Хризостом , арихиепископ Этнийский, "Синод Противостоящих"
Памяти отца Георгия Флоровского (1893-1979)


Один святой подвижник так определил любовь: любить значит найти прокаженного, отдать ему свое тело, а затем по доброй воле принять его тело как свое собственное. Кто из нас не содрогнется перед ликом такой любви - содрогнется от священного трепета и от стыда за убожество того, что сейчас принято называть "Христианской любовью"? Мы в совершенстве соблюдаем пост, говорит св. Иоанн Златоуст, но пожираем своих ближних. Держась за букву, мы теряем неуловимый дух. Спеша исправить чужое заблуждение, стократно заблуждаемся сами. Соринку в чужом глазу видим, а бревна в своем видеть не хотим, - как сказал Господь об оскудении любви в законе.

Может быть, именно поэтому недавняя кончина отца Георгия Флоровского в православных традиционалистских кругах по большей части осталась незамеченной, а кое у кого вызвала недобрые высказывания по адресу покойного. Многие наши православные достигли такого "совершенства", что утеряли не только христианскую любовь, но и естественное чувство уважения и почитания, всегда хранимое Церковью для тех, кто, пусть несовершенно, но служил Ей всем сердцем. Однако нам, не столь совершенным, хотелось бы сказать об отце Флоровском несколько смиренных слов и молить, чтобы теперь, находясь, как мы надеемся, "на лоне Авраамовом", он простил наши отклики на его работы и на его кончину и принял наши искренние частные моления за упокой его души.

Отец Флоровский был прежде всего ученым. Многие даже утверждали, что ученый в нем сильнее священника. В этом смысле он не был свободен от излишнего увлечения чисто интеллектуальным познанием. Но в то же время любой объективный и непредубежденный наблюдатель может ощутить в деятельности отца Флоровского некий дух Отцов, которых покойный так старательно изучал. В творениях отца Флоровского ясно чувствуется это трагическое противоречие. Он писал о вещах, необычайно важных для современного Православия: о Восточных Отцах четвертого и Византийских Отцах пятого-восьмого столетия, в чьих творениях перед читателем встает самая суть православной духовности, выраженной в истории.
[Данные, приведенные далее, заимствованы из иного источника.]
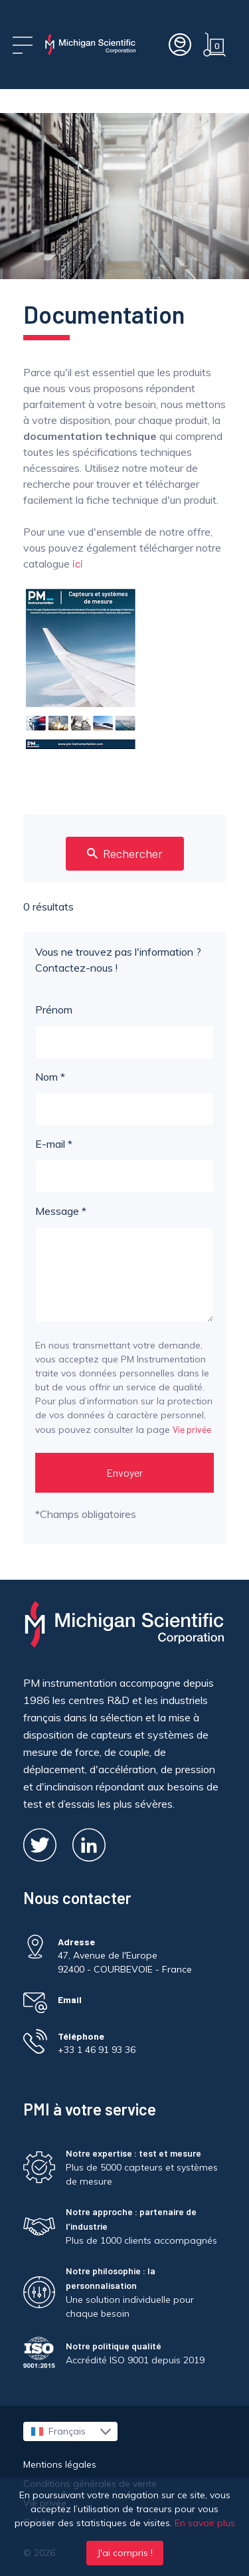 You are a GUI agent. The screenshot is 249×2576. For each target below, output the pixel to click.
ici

Достаточно посвятить свое внимание этим Отцам, чтобы открыть свою душу для глубинной вести раннепатристической мысли. Научный вклад отца Флоровского в эту область патристики был столь велик и очевиден, что еще до официального перевода на английский рукописи этих двух работ, "сырые", отпечатанные на машинке, в очень грубом переводе, ходили по рукам среди ученых. Собрание сочинений Флоровского, которое сейчас готовится к печати, представляет собой, возможно, наиболее совершенное выражение православного взгляда на Писание и Предание, какое возможно на английском языке: это не менее чем компендиум мысли Отцов Церкви по важнейшим богословским вопросам.

Однако, при всех дарах мудрости, преподнесенных отцом Флоровским Православному миру Запада, он так и не пришел к полному, бескомпромиссному утверждению Истины Православия. Ничто не подтвердит это лучше, чем блестящие во всех прочих отношениях комментарии к св. Григорию Паламе, где комментатор так осторожно и робко говорит об "обожении" человека Божественной Благодатью, что это упоминание теряет всякое значение. Очевидно, здесь отец Флоровский, хотя и бессознательно, поддается западному влиянию, враждебному паламитской мысли.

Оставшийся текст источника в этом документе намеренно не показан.